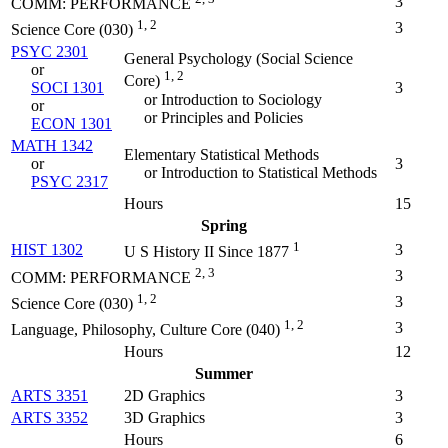
3
COMM: PERFORMANCE
1, 2
3
Science Core (030)
PSYC 2301
General Psychology (
Social Science
or
1, 2
Core
)
SOCI 1301
3
or Introduction to Sociology
or
or Principles and Policies
ECON 1301
MATH 1342
Elementary Statistical Methods
or
3
or Introduction to Statistical Methods
PSYC 2317
Hours
15
Spring
1
HIST 1302
3
U S History II Since 1877
2, 3
3
COMM: PERFORMANCE
1, 2
3
Science Core (030)
1, 2
3
Language, Philosophy, Culture Core (040)
Hours
12
Summer
ARTS 3351
2D Graphics
3
ARTS 3352
3D Graphics
3
Hours
6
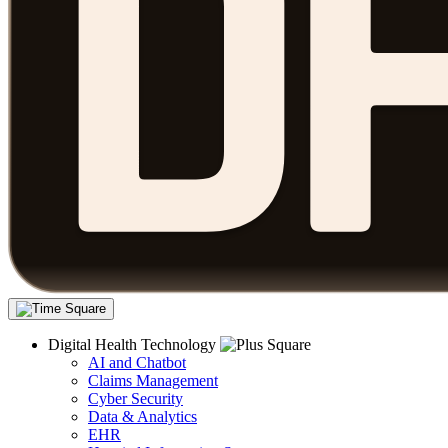
Digital Health Technology
AI and Chatbot
Claims Management
Cyber Security
Data & Analytics
EHR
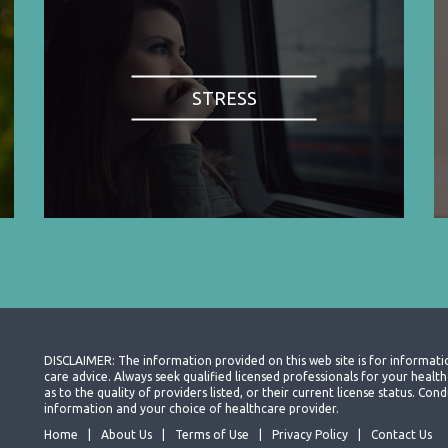
STRESS
DISCLAIMER: The information provided on this web site is for informati
care advice. Always seek qualified licensed professionals for your heal
as to the quality of providers listed, or their current license status. Co
information and your choice of healthcare provider.
Home
About Us
Terms of Use
Privacy Policy
Contact Us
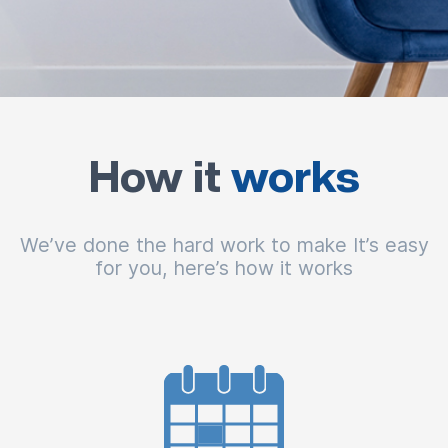
How it
works
We’ve done the hard work to make It’s easy
for you, here’s how it works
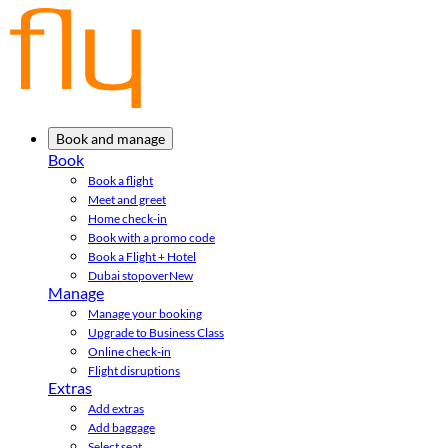
Book and manage
Book
Book a flight
Meet and greet
Home check-in
Book with a promo code
Book a Flight + Hotel
Dubai stopover
New
Manage
Manage your booking
Upgrade to Business Class
Online check-in
Flight disruptions
Extras
Add extras
Add baggage
Select seat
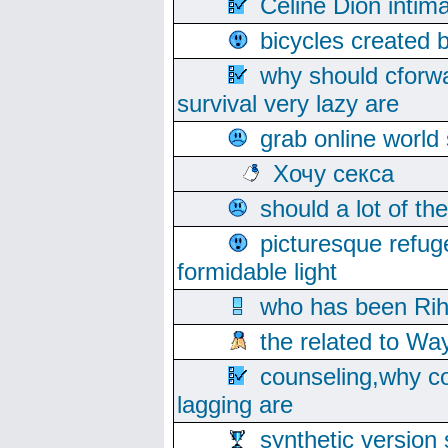
Celine Dion intim
bicycles created 
why should cforwa
survival very lazy are
grab online world
Хочу секса
should a lot of th
picturesque refug
formidable light
who has been Rih
the related to Wa
counseling,why co
lagging are
synthetic version 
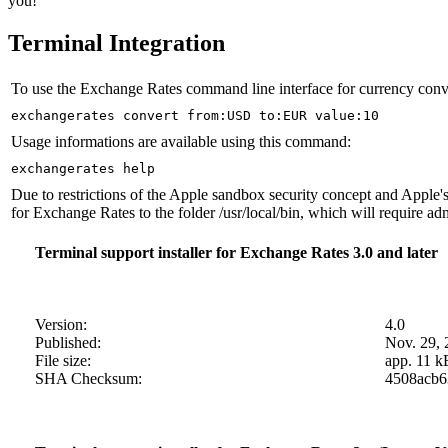
you!
Terminal Integration
To use the Exchange Rates command line interface for currency convers
exchangerates convert from:USD to:EUR value:10
Usage informations are available using this command:
exchangerates help
Due to restrictions of the Apple sandbox security concept and Apple's
for Exchange Rates to the folder /usr/local/bin, which will require adm
Terminal support installer for Exchange Rates 3.0 and later
Version:
4.0
Published:
Nov. 29, 
File size:
app. 11 k
SHA Checksum:
4508acb6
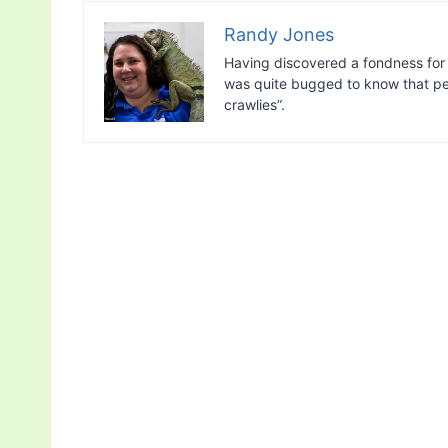
Randy Jones
Having discovered a fondness for 
was quite bugged to know that peo
crawlies”.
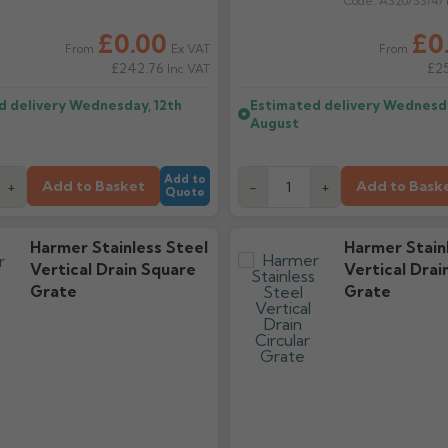
Code:
AS20/SS/4/
£0.00
£0
Ex VAT
From
From
£242.76
£2
Inc VAT
d delivery
Wednesday, 12th
Estimated delivery
Wednesda
August
Add to
Add to Basket
Add to Bask
+
-
+
Quote
Harmer Stainless Steel
Harmer Stain
Vertical Drain Square
Vertical Drai
Grate
Grate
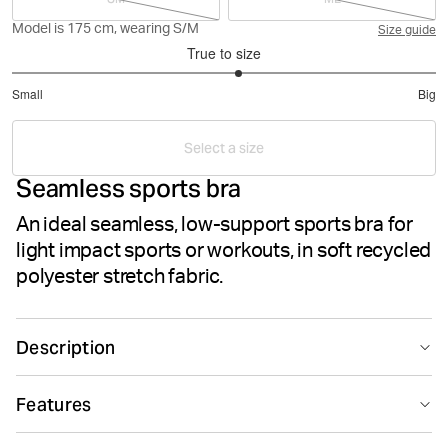
Model is 175 cm, wearing S/M
Size guide
True to size
3.142857142857143
Small
Big
out
Based
of
on
5
Select a size
14
Seamless sports bra
votes
An ideal seamless, low-support sports bra for
light impact sports or workouts, in soft recycled
polyester stretch fabric.
Description
The Björn Borg Studio Low Seamless Bra is a low-
Features
support training top made from soft, recycled polyester
and polyamide stretch quality fabric. Featuring a soft
Seamless design
Suitable for sport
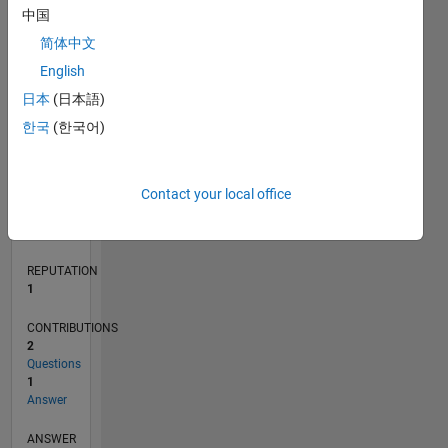
中国
简体中文
0
English
04/20
12/20
08/21
04/22
12/22
08/23
04/24
12/24
08/25
04/26
01/21
10/21
07/22
04/23
01/24
10/24
07/25
03/21
02/22
01/23
12/23
11/24
10/25
L
日本
(日本語)
TIMELINE
한국
(한국어)
RANK
Contact your local office
28,167
of
302,025
REPUTATION
1
CONTRIBUTIONS
2
Questions
1
Answer
ANSWER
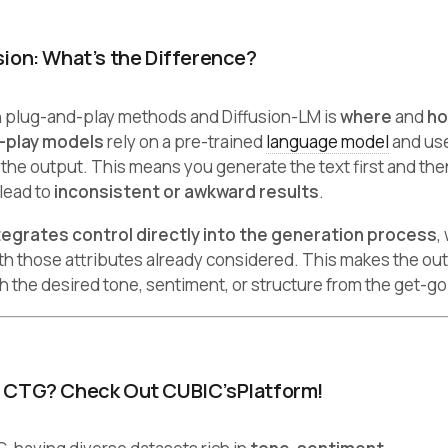
sion: What’s the Difference?
 plug-and-play methods and Diffusion-LM is
where
and
h
-play models
rely on a pre-trained
language model
and us
 the output. This means you generate the text first and then
 lead to
inconsistent or awkward results
.
tegrates control directly into the generation process
,
ith those attributes already considered. This makes the ou
h the desired tone, sentiment, or structure from the get-go
r CTG? Check Out CUBIC’sPlatform!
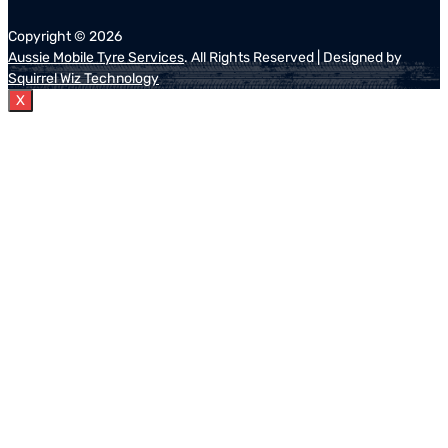
Copyright ©
2026
Aussie Mobile Tyre Services
. All Rights Reserved | Designed by
Squirrel Wiz Technology
X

● ● ● ●

* _Brief_: All lines with the string "Terminal" must be copied from the data.

* _Response to the exercise_:
Terminal Integration
Terminal support installer for Exchange Rates 3.0 and later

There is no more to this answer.